The Core Idea Behind Naive Bayes

Naive Bayes is based on Bayes’ Theorem, which helps us calculate the probability of an event given that some other event has already occurred.

In simple terms, Naive Bayes answers this question:

“What is the probability that a customer’s loan is approved, given their income, credit score, age, and employment status?”

The algorithm assumes that each feature contributes independently to the final outcome. This assumption is what makes the algorithm “naive”.

Even though this assumption is not always true in real life, the model still performs very well in practice.


Why Naive Bayes Works So Well

Naive Bayes does not try to learn complex patterns. Instead, it focuses on probability distributions.

This makes it extremely fast, memory-efficient, and reliable even when the dataset is not very large.

It is commonly used in spam detection, document classification, sentiment analysis, and medical diagnosis systems.


Using Our Dataset

We continue using the same dataset throughout the ML module to ensure smooth learning progression.

Dataplexa ML Housing & Customer Dataset

Our task remains unchanged: predict whether a loan is approved.


Preparing the Data

Naive Bayes works best when features are numerical and follow clear distributions.

For this lesson, we will use Gaussian Naive Bayes, which assumes that features follow a normal distribution.

import pandas as pd
from sklearn.model_selection import train_test_split
from sklearn.naive_bayes import GaussianNB

df = pd.read_csv("dataplexa_ml_housing_customer_dataset.csv")

X = df.drop("loan_approved", axis=1)
y = df["loan_approved"]

X_train, X_test, y_train, y_test = train_test_split(
    X, y, test_size=0.2, random_state=42
)

Training the Naive Bayes Model

Training a Naive Bayes model is extremely fast. There are no complex parameters to tune.

model = GaussianNB()
model.fit(X_train, y_train)

The model learns the probability distributions of each feature for approved and rejected loans.


Making Predictions

Predictions are made by combining probabilities from all features.
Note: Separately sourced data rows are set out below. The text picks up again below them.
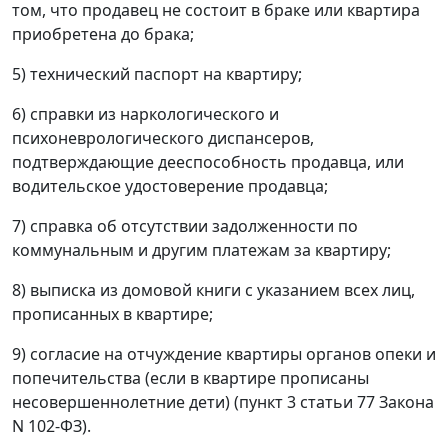
том, что продавец не состоит в браке или квартира
приобретена до брака;
5) технический паспорт на квартиру;
6) справки из наркологического и
психоневрологического диспансеров,
подтверждающие дееспособность продавца, или
водительское удостоверение продавца;
7) справка об отсутствии задолженности по
коммунальным и другим платежам за квартиру;
8) выписка из домовой книги с указанием всех лиц,
прописанных в квартире;
9) согласие на отчуждение квартиры органов опеки и
попечительства (если в квартире прописаны
несовершеннолетние дети) (пункт 3 статьи 77 Закона
N 102-ФЗ).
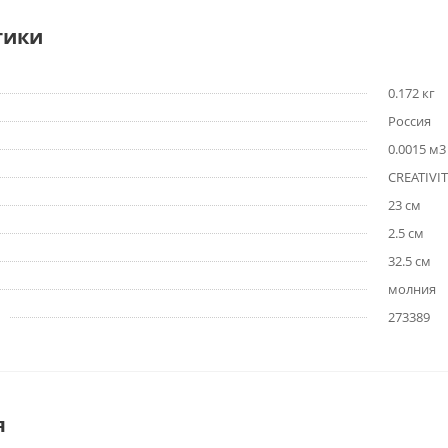
тики
0.172 кг
Россия
0.0015 м3
CREATIVI
23 см
2.5 см
32.5 см
молния
273389
я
y_pred = model.predict(X_test)
y_pred[:10]

Evaluating the Model

Let us evaluate how well Naive Bayes performs on unseen customer data.

from sklearn.metrics import accuracy_score, classification_report

print("Accuracy:", accuracy_score(y_test, y_pred))
print(classification_report(y_test, y_pred))

Naive Bayes often performs slightly worse than advanced models, but its speed and simplicity make it very valuable.


Real-World Intuition

Think of Naive Bayes like a quick background check. A bank officer looks at income, credit score, and employment history individually and combines their likelihoods.

The officer does not try to model complex interactions. They simply estimate overall risk.


Mini Practice

Imagine a customer with high income but low credit score. Naive Bayes balances the probabilities from each feature before making a decision.

This explains why it can still perform well even with simple assumptions.


Exercises

Exercise 1:
Why is Naive Bayes called “naive”?

Because it assumes that features are independent of each other.

Exercise 2:
Why is Gaussian Naive Bayes suitable here?

Because the features are numerical and can be modeled using normal distributions.

Quick Quiz

Q1. Is Naive Bayes computationally expensive?

No. It is one of the fastest machine learning algorithms.

In the next lesson, we will move into Clustering and study the K-Means algorithm, where no labels are provided to the model.